バルカス領に活気が戻り、新道の運営も軌道に乗り始めた。だが、それは同時に凄まじい量の「事務作業」が発生したことを意味していた。


学園の自室。そこには、大量の羊皮紙の山と格闘する二人の少女の姿があった。


「もう……! ディエス様が現場で好き勝手暴れるから、契約書の修正が追いつきません!」


青い髪を一つに束ね、徹夜明けのくまをうっすら浮かべてペンを走らせるのは、筆頭従者のリナだ。 本来は「氷の魔女」として世界を凍りつかせるはずの彼女は、今やディエスの放り出した書類を神速の演算能力で片付ける、最強の事務官と化していた。知的な眼鏡の奥の瞳は、過労とディエスへのツッコミ欲求で鋭く光っている。


「……リナ、無理しすぎ。……ディエス様の背中、見てれば……疲れ、飛ぶ……」


対照的に、野営のための保存食の整理をしているのは料理担当のエルザだ。


銀髪をさらりと流し、透き通るような肌を持つ彼女は、ディエスのいない世界では「孤独な剣鬼」と呼ばれるはずだった。


だが今は、ディエスの圧倒的な暴力パワーに魅了された忠実な猟犬だ。


彼女は時折、隣で眠るディエスの丸太のような二の腕に指で触れ、その硬度を確認してはうっとりと頬を染めていた。
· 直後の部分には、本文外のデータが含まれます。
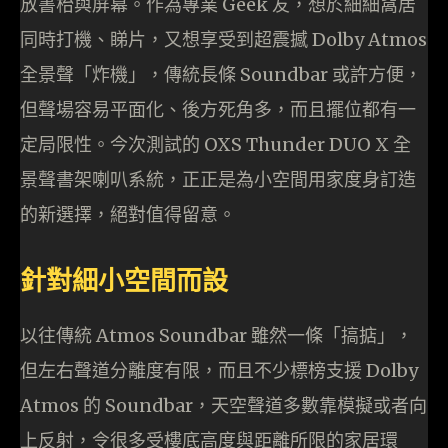
放書枱與屏幕。作為專業 Geek 友，想於細細窩居
同時打機、睇片，又想享受到超震撼 Dolby Atmos
全景聲「炸機」，傳統長條 Soundbar 或許方便，
但聲場容易平面化、後方死角多，而且擺位都有一
定局限性。今次測試的 OXS Thunder DUO X 全
景聲書架喇叭系統，正正是為小空間用家度身訂造
的新選擇，絕對值得留意。
針對細小空間而設
以往傳統 Atmos Soundbar 雖然一條「搞掂」，
但左右聲道分離度有限，而且不少標榜支援 Dolby
Atmos 的 Soundbar，天空聲道多數靠模擬或者向
上反射，令很多受樓底高度與距離所限的家居環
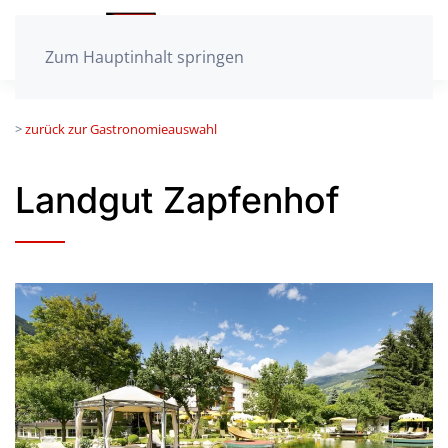
Zum Hauptinhalt springen
>
zurück zur Gastronomieauswahl
Landgut Zapfenhof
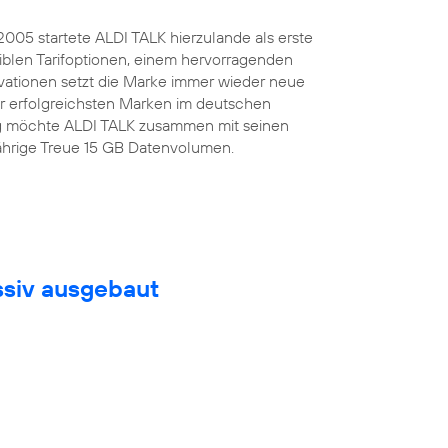
.2005 startete ALDI TALK hierzulande als erste
iblen Tarifoptionen, einem hervorragenden
ovationen setzt die Marke immer wieder neue
er erfolgreichsten Marken im deutschen
tag möchte ALDI TALK zusammen mit seinen
jährige Treue 15 GB Datenvolumen.
ssiv ausgebaut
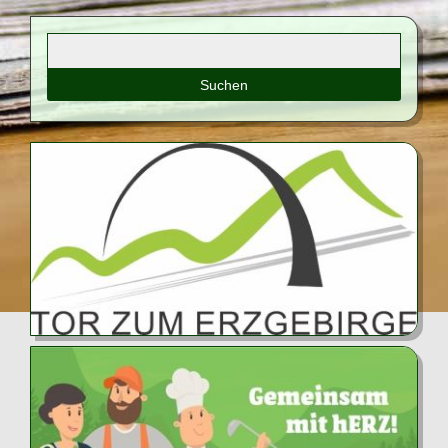
Suchbegriffe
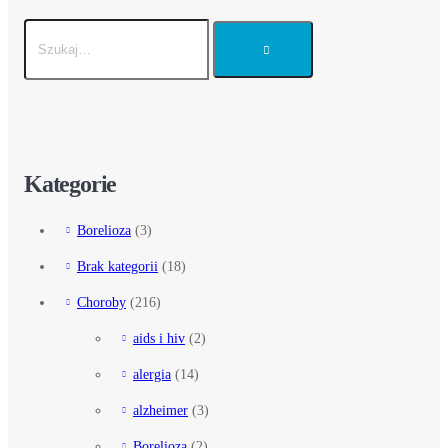
Kategorie
Borelioza
(3)
Brak kategorii
(18)
Choroby
(216)
aids i hiv
(2)
alergia
(14)
alzheimer
(3)
Borelioza
(2)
「エルザ! 貴女も甘やかさないでください! ……ほら、主様! 起きてください!」


「……ん? ……ふんぬぅぅぅっ!!」


リナの怒声に、椅子に深く沈み込んでいた巨躯が跳ね上がった。 ディエスが背筋を伸ばすと、制服の背中が**「バリバリッ」**と嫌な音を立てる。


「……お、おうリナ。書類か? 俺の目には、この文字が全部『プロテインの成分表』に見えてきてダメだ。三行読むと、筋肉が休止モードに入っちまう」


「ただの居眠りですよね!? 貴方の夢である『開拓地でゴロゴロ』を実現させるために、私がどれだけ領地経営の勉強をしてると思ってるんですか!」


「ガハハ! 頼りにしてるぜ、俺の相棒パートナー。お前が頭脳で、俺が筋肉。これぞ最強のフォーメーションだろ?」


ディエスがはち切れんばかりの大胸筋をピクピクと躍動させると、リナは「その筋肉で誤魔化されない……はずだったのに……」と顔を赤くして俯いた。


「……ディエス様……お腹、空いた……? ……お肉、焼いた……」


エルザが無表情ながらも甲斐甲斐しく、山盛りの赤身肉を差し出す。 「おお、分かってるなエルザ!」と肉を食らう主の姿を見ながら、リナは溜息をつきつつも、再びペンを握った。


「全く……この人は私たちがいないと本当にダメなんですから。……でも、その分は私が完璧に支えてあげますけど」


主の野蛮な咀嚼音と、エルザの熱い視線。 そしてリナの計算機の弾ける音。 嵐の予感を前にした、バルカス家主従の騒がしくも温かい日常の一コマだった。